Dataset excerpts:
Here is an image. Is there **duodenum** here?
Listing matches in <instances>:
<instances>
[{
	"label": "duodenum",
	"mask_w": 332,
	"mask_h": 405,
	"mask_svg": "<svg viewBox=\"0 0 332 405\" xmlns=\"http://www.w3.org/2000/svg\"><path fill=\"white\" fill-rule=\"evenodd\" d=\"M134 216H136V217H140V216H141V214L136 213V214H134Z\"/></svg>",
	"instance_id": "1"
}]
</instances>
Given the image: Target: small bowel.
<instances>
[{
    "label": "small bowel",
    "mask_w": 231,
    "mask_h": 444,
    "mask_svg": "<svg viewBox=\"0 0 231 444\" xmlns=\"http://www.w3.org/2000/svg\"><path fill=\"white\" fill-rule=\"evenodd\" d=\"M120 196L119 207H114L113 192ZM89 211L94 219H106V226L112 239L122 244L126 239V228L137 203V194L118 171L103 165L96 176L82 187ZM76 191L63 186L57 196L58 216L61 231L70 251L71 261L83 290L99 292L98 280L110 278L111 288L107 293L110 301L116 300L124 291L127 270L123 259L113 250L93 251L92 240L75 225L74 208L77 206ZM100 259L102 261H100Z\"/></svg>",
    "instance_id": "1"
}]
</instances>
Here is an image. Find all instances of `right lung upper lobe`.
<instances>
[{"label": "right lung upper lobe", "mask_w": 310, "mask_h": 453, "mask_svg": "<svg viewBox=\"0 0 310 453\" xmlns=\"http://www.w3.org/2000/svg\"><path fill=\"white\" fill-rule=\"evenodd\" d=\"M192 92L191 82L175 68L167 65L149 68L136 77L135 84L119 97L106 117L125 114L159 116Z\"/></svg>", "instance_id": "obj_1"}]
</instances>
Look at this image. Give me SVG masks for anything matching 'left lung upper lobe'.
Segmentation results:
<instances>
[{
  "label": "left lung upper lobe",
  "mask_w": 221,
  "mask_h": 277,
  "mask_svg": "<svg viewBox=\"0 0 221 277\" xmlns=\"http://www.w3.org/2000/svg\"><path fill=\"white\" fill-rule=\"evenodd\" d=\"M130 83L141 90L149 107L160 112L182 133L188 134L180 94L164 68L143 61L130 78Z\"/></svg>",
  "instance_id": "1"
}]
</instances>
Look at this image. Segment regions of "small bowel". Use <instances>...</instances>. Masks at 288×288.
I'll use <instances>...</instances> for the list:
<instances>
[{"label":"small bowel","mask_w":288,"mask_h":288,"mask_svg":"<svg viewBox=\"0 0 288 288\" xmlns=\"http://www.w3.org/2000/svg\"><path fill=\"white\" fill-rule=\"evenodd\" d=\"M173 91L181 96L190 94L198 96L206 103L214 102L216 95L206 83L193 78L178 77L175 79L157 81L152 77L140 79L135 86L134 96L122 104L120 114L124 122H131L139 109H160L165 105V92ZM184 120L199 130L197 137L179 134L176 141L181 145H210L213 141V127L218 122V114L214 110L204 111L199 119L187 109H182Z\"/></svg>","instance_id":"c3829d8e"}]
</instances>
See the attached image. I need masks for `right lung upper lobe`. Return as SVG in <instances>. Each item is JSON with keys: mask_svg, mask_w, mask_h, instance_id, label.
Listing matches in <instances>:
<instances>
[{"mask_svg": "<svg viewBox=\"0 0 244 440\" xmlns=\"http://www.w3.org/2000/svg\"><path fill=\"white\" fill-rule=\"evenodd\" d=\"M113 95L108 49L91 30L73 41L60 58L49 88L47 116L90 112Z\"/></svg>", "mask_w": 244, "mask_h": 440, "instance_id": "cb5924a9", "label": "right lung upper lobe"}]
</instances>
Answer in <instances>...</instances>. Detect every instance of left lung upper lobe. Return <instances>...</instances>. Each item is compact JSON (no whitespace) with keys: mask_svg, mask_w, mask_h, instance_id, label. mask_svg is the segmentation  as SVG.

**TASK INSTRUCTIONS**
Each record needs to be duplicated exactly as given.

**SOLUTION**
Here is an image. Is there **duodenum** here?
Listing matches in <instances>:
<instances>
[{
	"label": "duodenum",
	"mask_w": 332,
	"mask_h": 405,
	"mask_svg": "<svg viewBox=\"0 0 332 405\" xmlns=\"http://www.w3.org/2000/svg\"><path fill=\"white\" fill-rule=\"evenodd\" d=\"M134 216H136V217H140V216H141V214L136 213V214H134Z\"/></svg>",
	"instance_id": "1"
}]
</instances>
Given the image: Target: small bowel.
<instances>
[{
    "label": "small bowel",
    "mask_w": 231,
    "mask_h": 444,
    "mask_svg": "<svg viewBox=\"0 0 231 444\" xmlns=\"http://www.w3.org/2000/svg\"><path fill=\"white\" fill-rule=\"evenodd\" d=\"M120 196L119 207H114L113 192ZM89 211L94 219H106V226L112 239L122 244L126 239V228L137 203V194L118 171L103 165L96 176L82 187ZM76 191L63 186L57 196L58 216L61 231L70 251L71 261L83 290L99 292L98 280L110 278L111 288L107 293L110 301L116 300L124 291L127 270L123 259L113 250L93 251L92 240L75 225L74 208L77 206ZM100 259L102 261H100Z\"/></svg>",
    "instance_id": "1"
}]
</instances>
Here is an image. Find all instances of `right lung upper lobe`.
<instances>
[{"label": "right lung upper lobe", "mask_w": 310, "mask_h": 453, "mask_svg": "<svg viewBox=\"0 0 310 453\" xmlns=\"http://www.w3.org/2000/svg\"><path fill=\"white\" fill-rule=\"evenodd\" d=\"M192 92L191 82L175 68L167 65L149 68L136 77L135 84L119 97L106 117L125 114L159 116Z\"/></svg>", "instance_id": "obj_1"}]
</instances>
Look at this image. Give me SVG masks for anything matching 'left lung upper lobe'.
Segmentation results:
<instances>
[{
  "label": "left lung upper lobe",
  "mask_w": 221,
  "mask_h": 277,
  "mask_svg": "<svg viewBox=\"0 0 221 277\" xmlns=\"http://www.w3.org/2000/svg\"><path fill=\"white\" fill-rule=\"evenodd\" d=\"M130 83L141 90L149 107L160 112L182 133L188 134L180 94L164 68L143 61L130 78Z\"/></svg>",
  "instance_id": "1"
}]
</instances>
Look at this image. Segment regions of "small bowel". Use <instances>...</instances>. Masks at 288×288.
I'll use <instances>...</instances> for the list:
<instances>
[{"label":"small bowel","mask_w":288,"mask_h":288,"mask_svg":"<svg viewBox=\"0 0 288 288\" xmlns=\"http://www.w3.org/2000/svg\"><path fill=\"white\" fill-rule=\"evenodd\" d=\"M173 91L181 96L190 94L198 96L206 103L214 102L216 95L206 83L193 78L178 77L175 79L157 81L152 77L140 79L135 86L134 96L122 104L120 114L124 122H131L139 109H160L165 105V92ZM184 120L199 130L197 137L179 134L176 141L181 145H210L213 141V127L218 122V114L214 110L204 111L199 119L187 109H182Z\"/></svg>","instance_id":"c3829d8e"}]
</instances>
See the attached image. I need masks for `right lung upper lobe`. Return as SVG in <instances>. Each item is JSON with keys: mask_svg, mask_w, mask_h, instance_id, label.
Listing matches in <instances>:
<instances>
[{"mask_svg": "<svg viewBox=\"0 0 244 440\" xmlns=\"http://www.w3.org/2000/svg\"><path fill=\"white\" fill-rule=\"evenodd\" d=\"M113 95L108 49L91 30L73 41L60 58L49 88L47 116L90 112Z\"/></svg>", "mask_w": 244, "mask_h": 440, "instance_id": "cb5924a9", "label": "right lung upper lobe"}]
</instances>
Answer in <instances>...</instances>. Detect every instance of left lung upper lobe. Return <instances>...</instances>. Each item is compact JSON (no whitespace) with keys: mask_svg, mask_w, mask_h, instance_id, label. mask_svg is the segmentation  as SVG.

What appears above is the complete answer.